Memsql replaces HDFS with Spark, dramatically improves performance

Source: Internet
Author: User
Tags memsql

Memsql replaces HDFS with Spark, dramatically improves performance by 3,597 reads-Infrastructure

Apache Spark is a very powerful distributed computing framework at the moment. Its simple and understandable computational framework makes it easy to understand. While Spark is an advantage in manipulating big data sets, it still needs to persist data storage, HDFS is the most common choice, and is used in conjunction with Spark, because it is based on disk characteristics that can affect performance in real-time applications such as Spark Streaming in the calculation). Also, the built-in spark does not support transactional commits (commit transactions).

The Memsql database described in this article is known as the world's fastest distributed memory database (the Earth's fastest in-memory)! It is a memory-based distributed relational database created by Eric Frenkiel (former Facebook employee) and Nikita Shamgunov (formerly Microsoft SQL Server Senior Engineer) , which stores data in memory, and to precompile SQL statements into C + + for fast execution efficiency. It is compatible with MySQL and is 30 times times faster than MySQL and can achieve 1.5 million transactions per second.

A memsql Spark Connector, recently published in its official release, is well-used with spark, allowing spark users to quickly read and write data from the database. Memsql is a natural fit for spark because it can handle large volumes of read and write efficiently, and spark often needs to do so, and memsql can provide plenty of space for creating new data for spark.

Memsql Spark Connector provides a variety of interfaces for all spark and memsql interactions, and it does a number of optimizations, such as reading data from Memsql in parallel, and when Memsql and Spark are running on a physical node, Spark writes data directly to it. Memsql offers two of the most important builds: Memsqlrdd and SaveTomemsql.

Memsqlrdd is used to store data sets that are queried from Memsql, and SaveToMemsql writes RDD data from spark to the Memsql table. The two interfaces look similar to the built-in JDBC interface of Spark and are used similarly (see "Spark and MySQL (JDBCRDD) integrated development"). Take a look at how to use Memsqlrdd. We used to read the table data from Memsql and stored it in Memsqlrdd:

01 importcom.memsql.spark.connector.rdd.MemSQLRDD
02
03 ...
04
05 valrdd = newMemSQLRDD(
06     sc,
07     dbHost,
08     dbPort,
09     dbUser,
10     dbPassword,
11     dbName,
12     "SELECT * FROM iteblog",
13     (r:ResultSet) => { r.getString("test_column") })
14 rdd.first()  // Contains the value of "test_column" for the first row

If you want to write an rdd to memsql, you can use the Savetomemsql function:

1 importcom.memsql.spark.connector._
2
3 ...
4
5 valrdd =sc.parallelize(Array(Array("www""iteblog"), Array("com""qux")))
6 rdd.saveToMemsql(dbHost, dbPort, dbUser, dbPassword,
7     dbName, outputTableName, insertBatchSize=1000)

As you can see from the example above, how easy it is to combine with memsql and spark.

This article translated from: http://blog.memsql.com/memsql-spark–connector/

Reprinted from Past memory (http://www.iteblog.com/)
This article links to the address: "Running real-time applications using spark and Memsql spark connectors" (http://www.iteblog.com/archives/1327)

Note: Reproduced articles are from the public network, only for learning to use, will not be used for any commercial purposes, if the infringement of the original author's interests, please contact us to delete or licensing matters, contact e-mail: [email protected]. Reproduced several league website article please indicate the original article author, otherwise, any copyright dispute arising from the league has nothing to do.
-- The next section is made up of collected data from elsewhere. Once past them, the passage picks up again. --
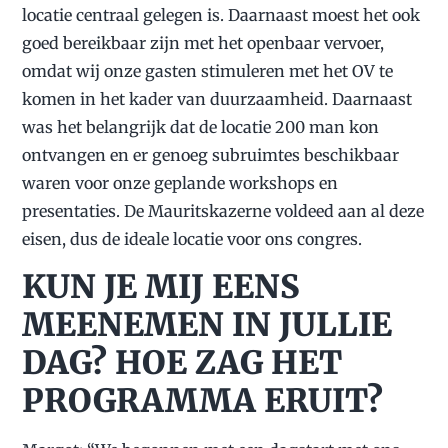
locatie centraal gelegen is. Daarnaast moest het ook
goed bereikbaar zijn met het openbaar vervoer,
omdat wij onze gasten stimuleren met het OV te
komen in het kader van duurzaamheid. Daarnaast
was het belangrijk dat de locatie 200 man kon
ontvangen en er genoeg subruimtes beschikbaar
waren voor onze geplande workshops en
presentaties. De Mauritskazerne voldeed aan al deze
eisen, dus de ideale locatie voor ons congres.
KUN JE MIJ EENS
MEENEMEN IN JULLIE
DAG? HOE ZAG HET
PROGRAMMA ERUIT?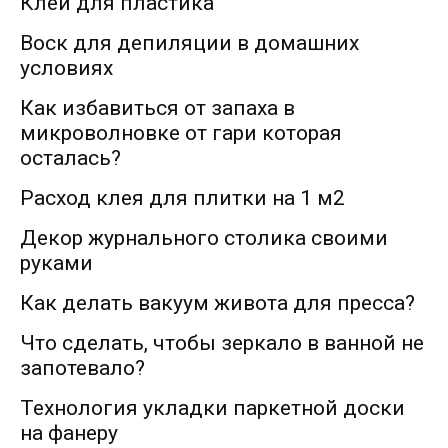
Клей для пластика
Воск для депиляции в домашних
условиях
Как избавиться от запаха в
микроволновке от гари которая
осталась?
Расход клея для плитки на 1 м2
Декор журнального столика своими
руками
Как делать вакуум живота для пресса?
Что сделать, чтобы зеркало в ванной не
запотевало?
Технология укладки паркетной доски
на фанеру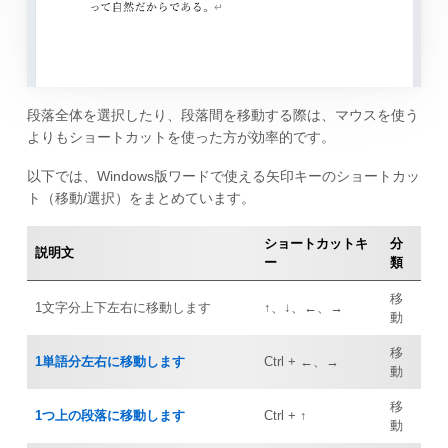
段落全体を選択したり、段落間を移動する際は、マウスを使う
よりもショートカットを使った方が効率的です。
以下では、Windows版ワードで使える矢印キーのショートカッ
ト（移動/選択）をまとめています。
ショートカットキ
分
説明文
ー
類
移
1文字分上下左右に移動します
↑、↓、←、→
動
移
1単語分左右に移動します
Ctrl + ←、→
動
移
1つ上の段落に移動します
Ctrl + ↑
動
Memsql replaces HDFS with Spark, dramatically improves performance

Contact Us

The content source of this page is from Internet, which doesn't represent Alibaba Cloud's opinion; products and services mentioned on that page don't have any relationship with Alibaba Cloud. If the content of the page makes you feel confusing, please write us an email, we will handle the problem within 5 days after receiving your email.
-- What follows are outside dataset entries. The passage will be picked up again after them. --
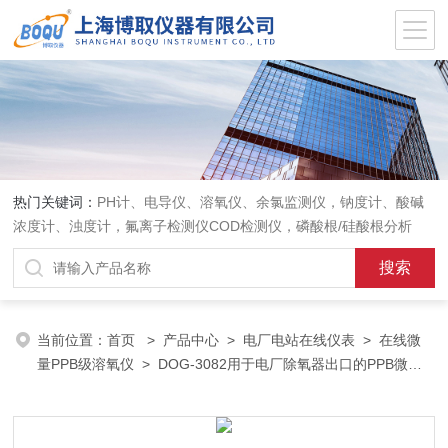
热门关键词：
PH计、电导仪、溶氧仪、余氯监测仪，钠度计、酸碱
浓度计、浊度计，氟离子检测仪COD检测仪，磷酸根/硅酸根分析
仪，PH电极、溶氧电极、电导电极
当前位置：
首页
>
产品中心
>
电厂电站在线仪表
>
在线微
量PPB级溶氧仪
> DOG-3082用于电厂除氧器出口的PPB微量
溶解氧测定仪0-100mg/L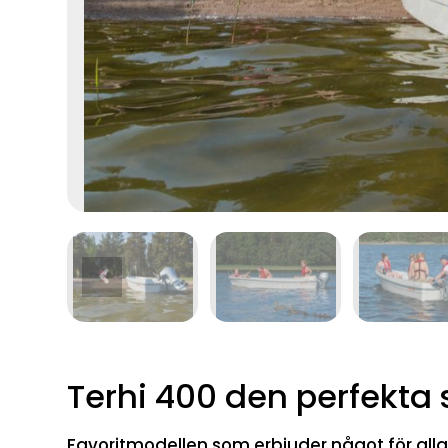
Terhi 400 den perfekta
Favoritmodellen som erbjuder något för all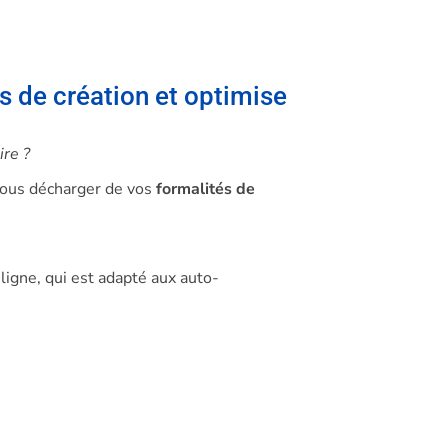
s de création et optimise
ire ?
 vous décharger de vos
formalités de
ligne, qui est adapté aux auto-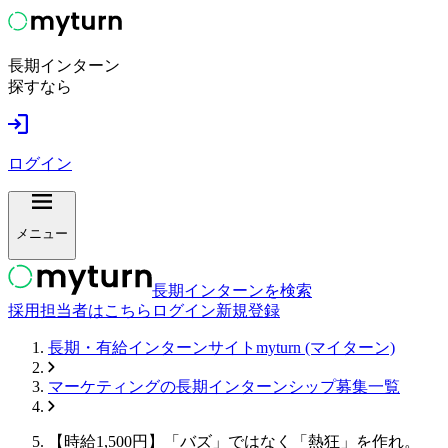
長期インターン
探すなら
ログイン
メニュー
長期インターンを検索
採用担当者はこちら
ログイン
新規登録
長期・有給インターンサイトmyturn (マイターン)
マーケティング
の長期インターンシップ募集一覧
【時給1,500円】「バズ」ではなく「熱狂」を作れ。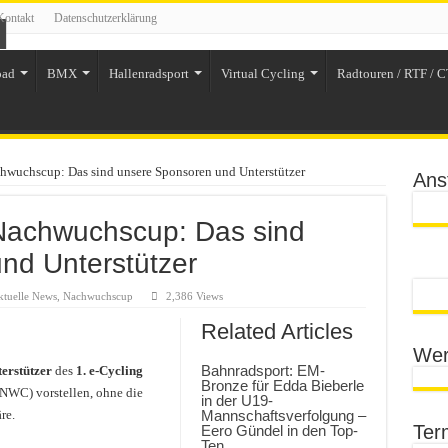
Kontakt
Datenschutzerklärung
oad
BMX
Hallenradsport
Virtual Cycling
Radtouren / RTF / C
wuchscup: Das sind unsere Sponsoren und Unterstützer
Ans
Nachwuchscup: Das sind
nd Unterstützer
tuelle News
,
Nachwuchscup
2,386 Views
Related Articles
Wer
Bahnradsport: EM-
erstützer
des
1. e-Cycling
Bronze für Edda Bieberle
NWC) vorstellen, ohne die
in der U19-
re.
Mannschaftsverfolgung –
Ter
Eero Gündel in den Top-
Ten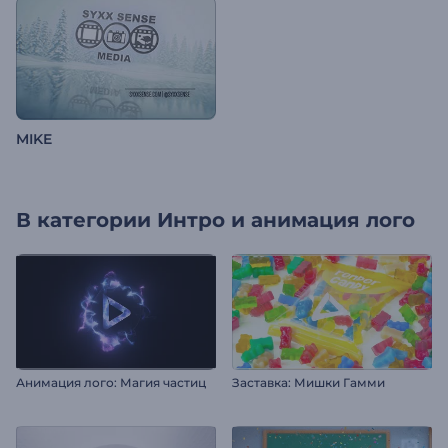
MIKE
В категории
Интро и анимация лого
Анимация лого: Магия частиц
Заставка: Мишки Гамми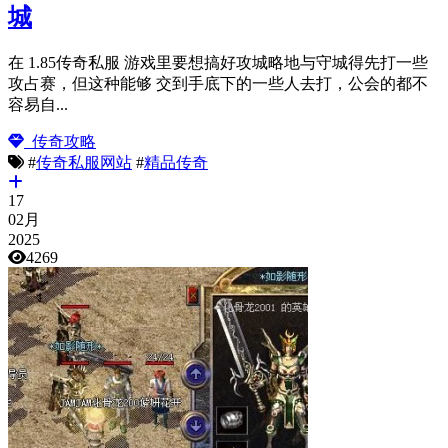
城
在 1.85传奇私服 游戏里要想搞好攻城略地与守城得先打一些
攻占赛，但这种能够 交到手底下的一些人去打，公会的都不
容易自...
传奇攻略
#
传奇私服网站
#
精品传奇
17
02月
2025
4269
If you find any instances of plagiarism from the community, please send an email to: info-contact@alibabacloud.com and provide relevant evidence. A staff member will contact you within 5 working days.

A Free Trial That Lets You Build Big!

Start building with 50+ products and up to 12 months usage for Elastic Compute Service

  • Sales Support

    1 on 1 presale consultation

  • After-Sales Support

    24/7 Technical Support 6 Free Tickets per Quarter Faster Response

  • Alibaba Cloud offers highly flexible support services tailored to meet your exact needs.